Workers who fell to their death
Wikimedia Commons

The Triangle Shirtwaist factory fire:

Today marks the 106th anniversary of the Triangle Shirtwaist Factory fire, which in twenty minutes consumed the lives of 146 people, mostly young immigrant Jewish and Italian women and girls who worked in the New York City factory. The youngest victims, Kate Leone and Rosaria Maltese, were just fourteen years old.

In the wake of what went down as the worst industrial disaster in New York history, labor activists mobilized the International Ladies Garment Workers Union (ILGWU) and the wealthier Women’s Trade Union League to win worker protections that we still enjoy to this day. More than a century later, March 25 stands as a pivotal date in the history of feminism and organized labor in America.

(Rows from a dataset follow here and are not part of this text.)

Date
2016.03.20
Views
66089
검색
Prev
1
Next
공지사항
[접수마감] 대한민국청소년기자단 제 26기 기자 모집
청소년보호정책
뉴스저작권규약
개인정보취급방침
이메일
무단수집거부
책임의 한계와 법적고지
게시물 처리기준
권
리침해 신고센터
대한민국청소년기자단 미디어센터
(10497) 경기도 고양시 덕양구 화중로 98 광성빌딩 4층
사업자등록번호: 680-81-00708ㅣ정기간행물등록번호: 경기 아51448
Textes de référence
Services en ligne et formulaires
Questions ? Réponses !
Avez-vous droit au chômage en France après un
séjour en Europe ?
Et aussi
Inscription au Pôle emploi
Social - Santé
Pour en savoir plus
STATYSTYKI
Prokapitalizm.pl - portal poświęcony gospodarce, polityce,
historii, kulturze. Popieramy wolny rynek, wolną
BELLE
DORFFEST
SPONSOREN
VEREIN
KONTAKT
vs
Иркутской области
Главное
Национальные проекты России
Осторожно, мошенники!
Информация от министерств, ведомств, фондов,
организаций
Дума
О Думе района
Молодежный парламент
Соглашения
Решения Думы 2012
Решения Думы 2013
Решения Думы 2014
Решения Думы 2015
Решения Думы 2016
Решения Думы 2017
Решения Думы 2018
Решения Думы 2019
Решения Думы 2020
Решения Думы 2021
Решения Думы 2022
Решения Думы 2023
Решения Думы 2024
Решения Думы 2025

Triangle carries a particular significance for Jewish-American radicals. Many of the most prominent leaders of the post-fire mobilization — including the seamstress, lesbian, and feminist socialist Rose Schneiderman — were Jewish-American women.


………

After the 1905 and 1909 strikes, most factories had settled with the unions. But Triangle refused. Their thousands of peak-season employees were paid $5.50 an hour or less in 2016 figures, and had to work nine hours during the week and another seven on Saturdays. They fired union employees and resisted making any improvements in working conditions.

In the Triangle factory — located just off Washington Square Park, occupying the eighth, ninth, and tenth floors of a building that is now part of New York University — workers endured cramped conditions, poor ventilation, and blocked fire exits (which were intended to deter walkouts). Other doors were locked to prevent employee theft; managers would only unlatch them at the end of the shift, checking women’s purses as they left for the day.

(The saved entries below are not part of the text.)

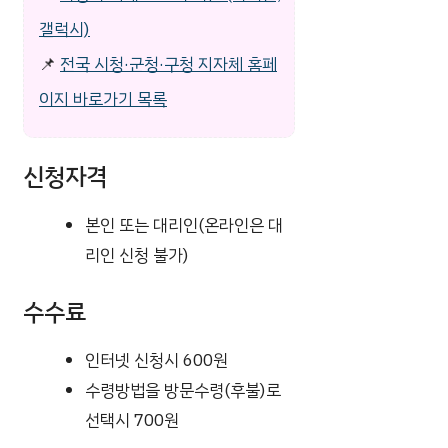
갤럭시)
📌
전국 시청·군청·구청 지자체 홈페
이지 바로가기 목록
신청자격
본인 또는 대리인(온라인은 대
리인 신청 불가)
수수료
인터넷 신청시 600원
수령방법을 방문수령(후불)로
선택시 700원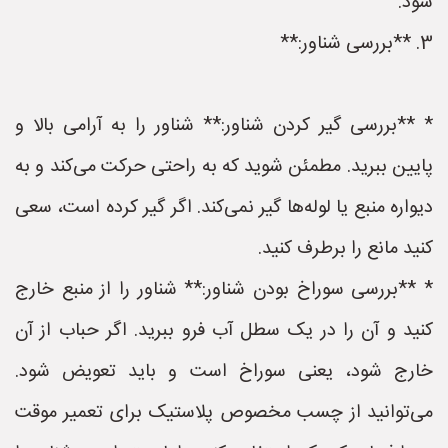
شود.
3. **بررسی شناور:**
* **بررسی گیر کردن شناور:** شناور را به آرامی بالا و
پایین ببرید. مطمئن شوید که به راحتی حرکت می‌کند و به
دیواره منبع یا لوله‌ها گیر نمی‌کند. اگر گیر کرده است، سعی
کنید مانع را برطرف کنید.
* **بررسی سوراخ بودن شناور:** شناور را از منبع خارج
کنید و آن را در یک سطل آب فرو ببرید. اگر حباب از آن
خارج شود، یعنی سوراخ است و باید تعویض شود.
می‌توانید از چسب مخصوص پلاستیک برای تعمیر موقت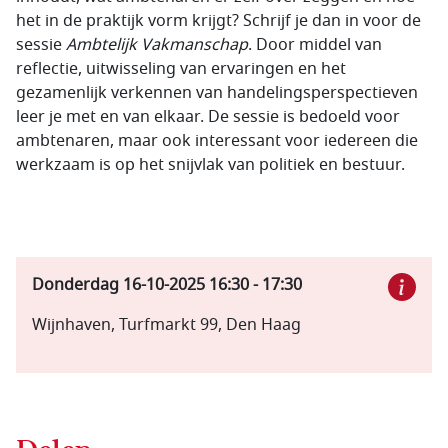
het in de praktijk vorm krijgt? Schrijf je dan in voor de
sessie
Ambtelijk Vakmanschap
. Door middel van
reflectie, uitwisseling van ervaringen en het
gezamenlijk verkennen van handelingsperspectieven
leer je met en van elkaar. De sessie is bedoeld voor
ambtenaren, maar ook interessant voor iedereen die
werkzaam is op het snijvlak van politiek en bestuur.
Donderdag 16-10-2025
16:30
-
17:30
Wijnhaven, Turfmarkt 99, Den Haag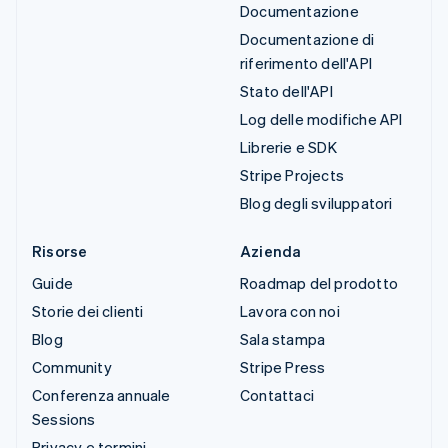
Documentazione
Documentazione di
riferimento dell'API
Stato dell'API
Log delle modifiche API
Librerie e SDK
Stripe Projects
Blog degli sviluppatori
Risorse
Azienda
Guide
Roadmap del prodotto
Storie dei clienti
Lavora con noi
Blog
Sala stampa
Community
Stripe Press
Conferenza annuale
Contattaci
Sessions
Privacy e termini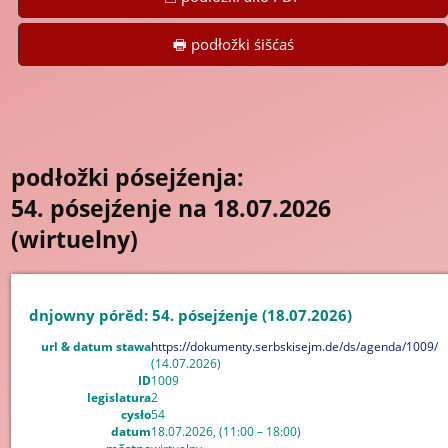
🖶 podłožki śišćaś
podłožki pósejźenja:
54. pósejźenje na 18.07.2026
(wirtuelny)
dnjowny pórěd: 54. pósejźenje (18.07.2026)
url & datum stawa
https://dokumenty.serbskisejm.de/ds/agenda/1009/
(14.07.2026)
ID
1009
legislatura
2
cysło
54
datum
18.07.2026, (11:00 – 18:00)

Just days before the Triangle disaster, Schneiderman had documented similar conditions at a shop in Newark, where fire escapes were blocked to prevent workers from stealing. There, twenty-five people had perished when the building caught fire. At Triangle, the toll would be well over one hundred.

On March 25, 1911 — which happened to be Shabbat, the Jewish day of rest — five hundred employees reported for work.

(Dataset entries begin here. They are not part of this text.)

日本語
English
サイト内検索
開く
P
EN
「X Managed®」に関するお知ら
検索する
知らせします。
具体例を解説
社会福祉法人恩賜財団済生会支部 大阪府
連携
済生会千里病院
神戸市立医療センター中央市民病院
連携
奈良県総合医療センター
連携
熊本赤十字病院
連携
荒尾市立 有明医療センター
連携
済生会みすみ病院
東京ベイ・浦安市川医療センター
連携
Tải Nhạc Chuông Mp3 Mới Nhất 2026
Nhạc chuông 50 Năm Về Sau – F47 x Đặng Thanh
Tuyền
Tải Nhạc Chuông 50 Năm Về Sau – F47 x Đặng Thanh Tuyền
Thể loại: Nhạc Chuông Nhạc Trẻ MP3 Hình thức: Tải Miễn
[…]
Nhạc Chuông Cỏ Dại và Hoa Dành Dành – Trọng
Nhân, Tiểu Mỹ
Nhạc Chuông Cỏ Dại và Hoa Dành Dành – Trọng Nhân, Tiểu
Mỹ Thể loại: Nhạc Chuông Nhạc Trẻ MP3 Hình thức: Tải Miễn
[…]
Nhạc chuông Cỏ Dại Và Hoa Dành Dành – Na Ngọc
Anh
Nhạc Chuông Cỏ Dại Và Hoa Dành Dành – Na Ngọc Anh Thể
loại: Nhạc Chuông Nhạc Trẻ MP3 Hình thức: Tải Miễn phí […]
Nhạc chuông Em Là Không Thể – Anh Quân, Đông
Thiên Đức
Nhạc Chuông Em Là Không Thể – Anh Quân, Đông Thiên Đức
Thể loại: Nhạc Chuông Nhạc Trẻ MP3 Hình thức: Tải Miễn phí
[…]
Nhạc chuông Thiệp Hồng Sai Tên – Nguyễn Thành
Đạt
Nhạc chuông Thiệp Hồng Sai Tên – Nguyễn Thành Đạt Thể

At about 4:40 PM, a discard bin that contained two months’ worth of cloth caught fire and quickly spread to the several hundred pounds of cloth surrounding the bin. The alarm sounded. Employees on the eighth floor managed to escape and warn those on the tenth floor. But workers on the ninth floor were trapped. The managers with keys to the locked doors had already fled. Twenty people made it to a flimsy fire escape, but it collapsed, and they fell to their deaths.

The only way out was the elevators. Three times, the elevators ran up to the ninth floor — until the heat buckled their railings. Desperate workers still on the ninth floor pried the elevator shaft doors open and plunged to their deaths, the impact of their bodies on the elevator warping its metal frame.

The sight on the street was equally horrifying: firefighters’ ladders couldn’t reach the ninth floor, so passersby watched as sixty-two people jumped to their deaths. Louis Waldman, a socialist who became a New York assemblyman, recalled the gristly scene: “Occasionally a girl who had hesitated too long was licked by pursuing flames and, screaming with clothing and hair ablaze, plunged like a living torch to the street. Life nets held by the firemen were torn by the impact of the falling bodies.”

Remember this when some politician starts talking about job killing regulations.

These regulations don’t kill jobs.  Their absence enables the worst of the worst to kill and maim their workers.

One comment

  1. Anonymous says:

    Most those in this country that still have to endure cr*p work conditions are fast being shipped south of de border. So as I see it…what left to staff jobs that require hazmat suits and gloves (blister jobs), will want protections and guarantees. I see more unions in Americas future.